By Ray
Moynihan
Most doctors believe medicine
to be a force for good. Why else would they have become doctors? Yet while
all know medicine's power to harm individual patients and whole populations,
presumably few would agree with Ivan Illich that "The medical establishment
has become a major threat to health."
Many might, however, accept
the concept of the health economist Alain Enthoven that increasing medical
inputs will at some point become counterproductive and produce more harm
than good.
So where is that point, and
might we have reached it already?
Any consideration of the limits
of medicine has to begin a quarter of a century ago with Illich, who has
so far produced the most radical critique of modern or industrialized
medicine.
His argument is in some ways
simple. Death, pain, and sickness are part of being human. All cultures
have developed means to help people cope with all three. Indeed, health
can even be defined as being successful in coping with these realities.
Modern medicine has unfortunately
destroyed these cultural and individual capacities, launching instead
an inhuman attempt to defeat death, pain, and sickness. It has sapped
the will of the people to suffer reality. "People are conditioned
to get things rather than to do them... They want to be taught, moved,
treated, or guided rather than to learn, to heal, and to find their own
way."
The analysis is supported by
Amartya Sen's data showing that the
more a society spends on health care the more likely are its inhabitants
to regard themselves as sick.
Illich's critique may seem
laughable, even offensive, to the doctor standing at the end of the bed
of a seriously ill person. Should the patient be thrown out and told to
cope? It is of course much easier to offer a critique of cultures than
to create new ones and Illich (like doctors, ironically) is much stronger
on diagnosis than cure. But he does write about recovering the ability
for mutual self-care and then learning to combine this with the use of
modern technology.
Though his polemic was published
long before the Internet, this most contemporary of technologies combined
with the move to patient partnership is shifting power from doctors back
to people.
People may increasingly take
charge, more consciously weighing the costs and benefits of the "medicalization"

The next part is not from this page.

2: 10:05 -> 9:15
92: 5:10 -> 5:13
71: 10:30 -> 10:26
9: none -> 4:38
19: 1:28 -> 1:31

of their lives. Armed with better information about the natural course
of common conditions, they may more judiciously assess the real value
of medicine's never ending regimen of tests and treatments.

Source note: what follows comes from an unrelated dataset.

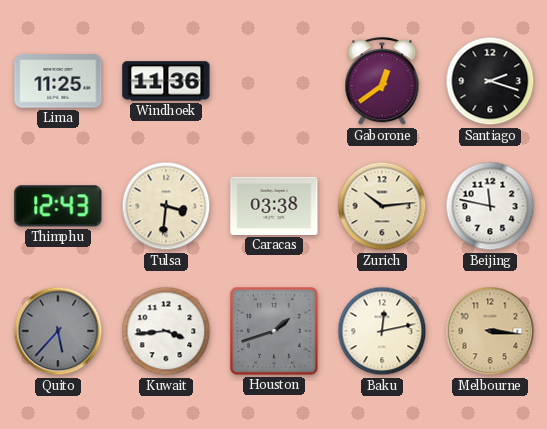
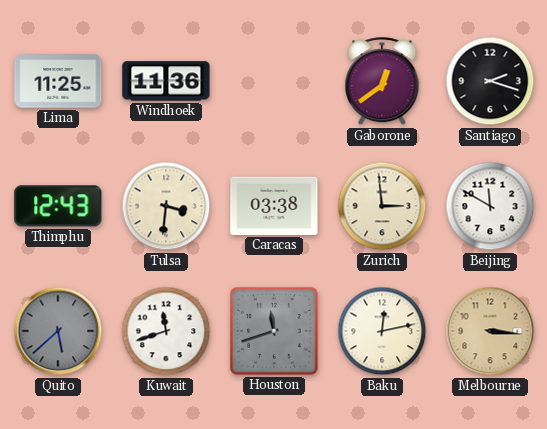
Zurich: 10:14 -> 2:59
Beijing: 11:47 -> 11:50
Quito: 5:37 -> 5:38
Kuwait: 3:44 -> 11:42
Houston: 1:42 -> 11:42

Global pharmaceutical companies
have a clear interest in medicalizing life's problems, and there is now
an ill for every pill. Likewise companies manufacturing mammography equipment
or tests for prostate specific antigen can grow rich on the medicalization
of risk.
Ivan Illich did not want the
wholesale dismantling of medicine. He favored "sanitation, inoculation,
and vector control, well-distributed health education, healthy architecture,
and safe machinery, general competence in first aid, equally distributed
access to dental and primary medical care, as well as judiciously selected
complex services."
These should be embedded within
"a truly modern culture that fostered self-care and autonomy."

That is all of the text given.